▶ REQUIREMENT: Copy nothing past the line containing "అయ్యాయ్.. న్యాయం చేసిన కోర్టు". Transcribe every line of the listing below up to and including it, from the first, except pictures.

-=-=-

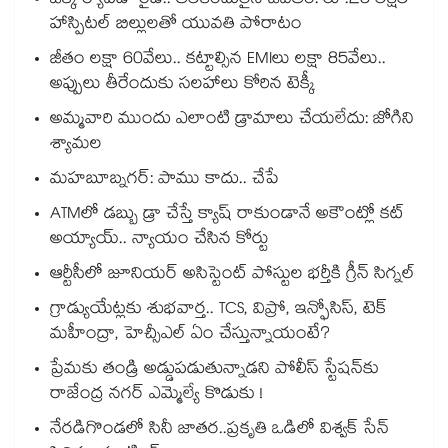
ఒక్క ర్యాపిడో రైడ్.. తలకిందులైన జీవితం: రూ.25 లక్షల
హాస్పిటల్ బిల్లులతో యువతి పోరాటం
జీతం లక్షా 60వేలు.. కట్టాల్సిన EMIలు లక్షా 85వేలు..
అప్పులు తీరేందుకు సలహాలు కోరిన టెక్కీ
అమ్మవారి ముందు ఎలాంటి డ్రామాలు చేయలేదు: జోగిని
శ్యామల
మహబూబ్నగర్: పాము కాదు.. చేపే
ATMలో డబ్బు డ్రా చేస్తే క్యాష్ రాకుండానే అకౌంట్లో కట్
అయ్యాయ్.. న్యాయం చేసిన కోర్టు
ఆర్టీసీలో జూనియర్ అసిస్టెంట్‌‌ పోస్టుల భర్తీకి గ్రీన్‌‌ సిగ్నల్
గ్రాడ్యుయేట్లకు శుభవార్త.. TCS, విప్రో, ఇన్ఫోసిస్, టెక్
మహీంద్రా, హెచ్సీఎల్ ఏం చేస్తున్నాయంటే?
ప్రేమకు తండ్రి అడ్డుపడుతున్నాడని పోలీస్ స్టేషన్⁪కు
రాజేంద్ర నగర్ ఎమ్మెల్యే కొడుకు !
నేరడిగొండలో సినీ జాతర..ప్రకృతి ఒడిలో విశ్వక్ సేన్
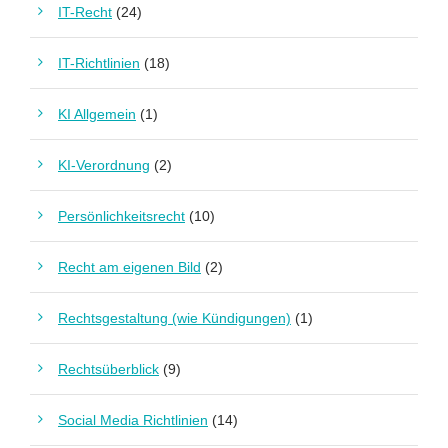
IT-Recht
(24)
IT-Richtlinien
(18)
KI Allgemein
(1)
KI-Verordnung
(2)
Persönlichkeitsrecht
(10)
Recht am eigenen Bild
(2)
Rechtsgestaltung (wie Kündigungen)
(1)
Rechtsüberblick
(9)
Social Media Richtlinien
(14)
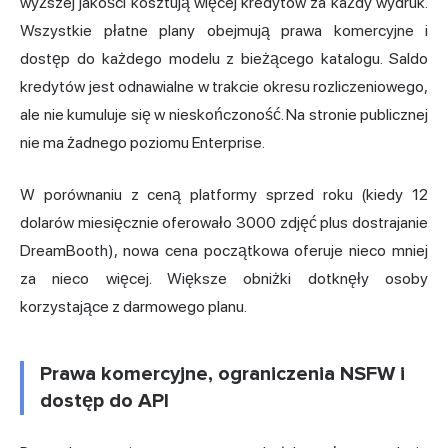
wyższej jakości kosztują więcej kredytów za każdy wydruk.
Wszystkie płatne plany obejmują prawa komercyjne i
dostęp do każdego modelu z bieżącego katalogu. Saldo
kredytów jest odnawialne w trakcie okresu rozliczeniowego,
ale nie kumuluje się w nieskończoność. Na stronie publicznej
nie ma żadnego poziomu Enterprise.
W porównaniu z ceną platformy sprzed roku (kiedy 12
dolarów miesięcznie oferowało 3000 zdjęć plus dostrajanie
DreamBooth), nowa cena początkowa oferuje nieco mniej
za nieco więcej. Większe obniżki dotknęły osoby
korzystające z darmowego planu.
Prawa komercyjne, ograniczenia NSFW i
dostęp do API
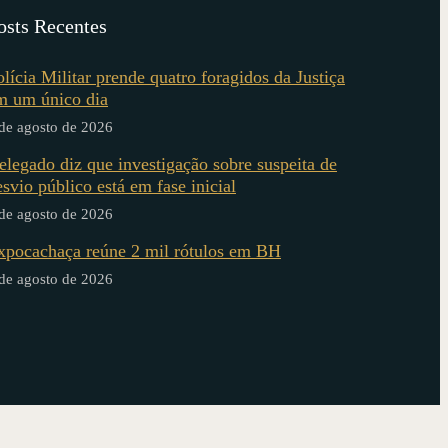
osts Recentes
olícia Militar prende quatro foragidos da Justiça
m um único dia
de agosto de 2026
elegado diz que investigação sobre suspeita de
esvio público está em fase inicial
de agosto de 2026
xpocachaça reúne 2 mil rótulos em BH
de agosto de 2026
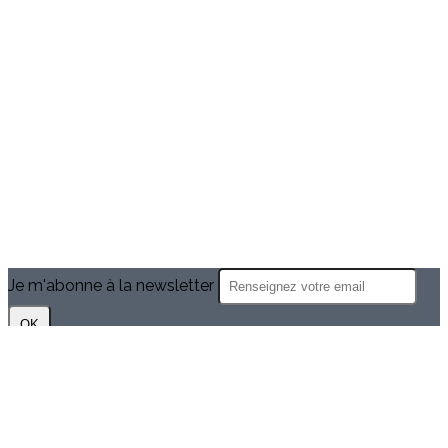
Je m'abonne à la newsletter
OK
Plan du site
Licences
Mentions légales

-=-=-

▶ SOLUTION TO THIS TASK:
ఒక్క ర్యాపిడో రైడ్.. తలకిందులైన జీవితం: రూ.25 లక్షల
హాస్పిటల్ బిల్లులతో యువతి పోరాటం
జీతం లక్షా 60వేలు.. కట్టాల్సిన EMIలు లక్షా 85వేలు..
అప్పులు తీరేందుకు సలహాలు కోరిన టెక్కీ
అమ్మవారి ముందు ఎలాంటి డ్రామాలు చేయలేదు: జోగిని
శ్యామల
మహబూబ్నగర్: పాము కాదు.. చేపే
ATMలో డబ్బు డ్రా చేస్తే క్యాష్ రాకుండానే అకౌంట్లో కట్
అయ్యాయ్.. న్యాయం చేసిన కోర్టు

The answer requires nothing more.